Present Blog-IT thought leadership in Canada

IT disasters: there is no such thing as “risk free,” but prevention is key!

Written by Francois Desjardins_ | May 25, 2017 2:00:03 PM

These days, no company is safe from IT disasters. The causes are as many as they are varied. What with the damage of equipment, natural disasters, outside provider service interruption, human errors, and computer abuse, it becomes rapidly clear that the concept of “risk free” does not exist.

 

Knowing that computer disasters lead to revenue losses of billions of dollars annually on a global level, it is in enterprises' best interest to understand the risks and adopt preventive and proactive solutions.

 

>>>Learn how you can protect your business assets with our free ebook<<<

 

 

3 examples of the impacts IT disasters have on companies

 

IT disasters have significant consequences on several levels:

  • Significant financial losses
  • Damage to reputation and loss of confidence
  • Legal consequences
  • Etc.

 

The case of the Royal Bank of Scotland

In 2012, the Royal Bank of Scotland experienced a system outage due to the mistake of an employee. An incorrect code entered into the system caused a denial of access. For several days, clients could not access their bank accounts, whether to make deposits, withdraw money, or pay bills. The pay system was also greatly affected. The Royal Bank had to offer compensation for the outage’s financial impacts to its many clients, such as late fees, and its reputation suffered significantly.

 

The case of Delta Airlines

In 2016, the American company Delta Airlines faced a major system outage. All the airline’s planes around the world were grounded for 6 hours. The flight schedules were disrupted for several days, the company experienced significant financial losses, and its reputation took a serious hit. The official cause of this disaster was a power outage in Atlanta, where the head office is located, which affected the computer system managing flights all over the world. However, human error is the more probable cause since the company surely had a disaster recovery center, yet it seemed unable to take over.  The exact cause was never revealed to the public.

 

The case of the American army

In 2015, the American army also experienced IT failures. The F-35 military planes’ software was no longer able to detect targets correctly. In this case, we are not talking about financial losses, but a situation that could have cost people their lives. Was it a programming problem? A security vulnerability that allowed the hacking of the system?  We will never know the real cause because the American army does not disclose this kind of information!

 

 

What are the main causes of IT disasters?

 

The main internal causes

Most of the time, IT disasters are caused by human error. There are many cases where leaders want to save time and money by cutting corners. As a result, the development process is completed quickly, and the test phase is not given the importance it deserves. By running applications or software that are not 100% verified or that have not been thoroughly tested, companies put themselves at great risk. While deadlines generally determine the launch of applications, it is the status of the application that should act as a guide.

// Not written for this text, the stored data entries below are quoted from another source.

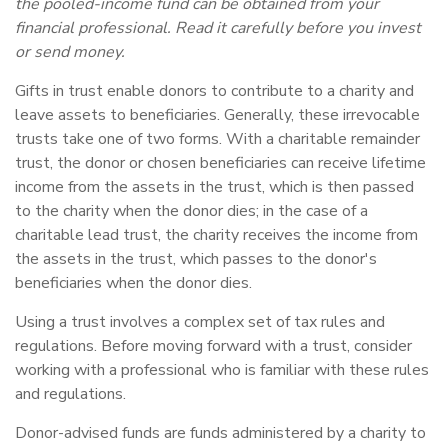
the pooled-income fund can be obtained from your
financial professional. Read it carefully before you invest
or send money.
Gifts in trust enable donors to contribute to a charity and
leave assets to beneficiaries. Generally, these irrevocable
trusts take one of two forms. With a charitable remainder
trust, the donor or chosen beneficiaries can receive lifetime
income from the assets in the trust, which is then passed
to the charity when the donor dies; in the case of a
charitable lead trust, the charity receives the income from
the assets in the trust, which passes to the donor's
beneficiaries when the donor dies.
Using a trust involves a complex set of tax rules and
regulations. Before moving forward with a trust, consider
working with a professional who is familiar with these rules
and regulations.
Donor-advised funds are funds administered by a charity to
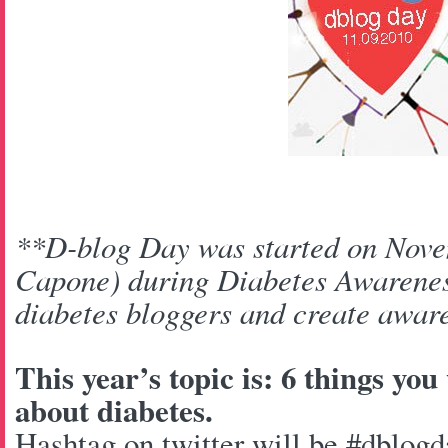
**D-blog Day was started on Nove
Capone) during Diabetes Awarenes
diabetes bloggers and create aware
This year’s topic is: 6 things yo
about diabetes.
Hashtag on twitter will be #dblogd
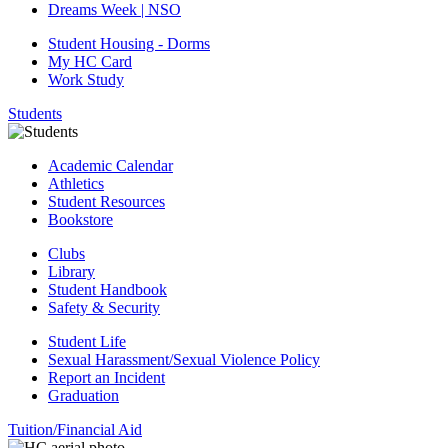
Dreams Week | NSO
Student Housing - Dorms
My HC Card
Work Study
Students
Academic Calendar
Athletics
Student Resources
Bookstore
Clubs
Library
Student Handbook
Safety & Security
Student Life
Sexual Harassment/Sexual Violence Policy
Report an Incident
Graduation
Tuition/Financial Aid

Sometimes, it’s only a question of a wrong move. A company hosting the servers of several big Quebec companies experienced a disaster caused by a human error made in a computer room. An electrician whose job it was to add a power outlet in the server room inadvertently cut the wrong wire. Unfortunately, it was the power cable for a great number of servers in the data center.

A wrong decision or a lack of expertise can also lead to an IT disaster. For example, if you decide to place your recovery system in a private residence, you are certainly not safe from catastrophe. Think of the water damages, fires, or simply the children living in the house.

Unfortunately, disasters also stem from malicious acts. Since this risk is more likely due to an ill-intentioned employee than a hacker, it is hard to be protected from everything.

 

The main external causes

Hackers have been increasingly targeting companies with ransomware attacks that crypt data and require a ransom for companies to retrieve it. In addition, a Windows security vulnerability was recently exploited by the WannaCry ransomware, attacking hundreds of thousands of computers. A new wave of cyberattack by the Adylkuzz virus is also under way.

You must also be prepared for different types of disasters that can disrupt a company’s normal operations: flood, fire, damage of equipment, excessive solar radiation, or even satellite problems. Even though these are external causes out of your control, several solutions are available to avoid the worst.

 

 

Prevention is key!

 

There are several things you can do to reduce the risks significantly.

It is important for systems to be supported by a reliable, high-performance infrastructure. It is equally important to take the time and use the necessary resources to plan and execute the whole development process of an IT project before launching it.

However, the “risk free” aspect of IT disasters is non-existent. When a company depends on Information Technology to function – as is the case for the great majority of companies – it must certainly be prepared for the worst-case scenario and:

 

  • Protect itself adequately from the main risks by:

o Securing the network perimeter

o Adequately managing the BYOD policy

o Efficiently managing data access

  • Set up and test a recovery plan
  • Create a resilient infrastructure

 

The impacts of an IT disaster may be reduced significantly, or even avoided altogether for some, by following the above. As for the costs of such a project, ask yourself this question: how much would a major service interruption of your IT systems cost you?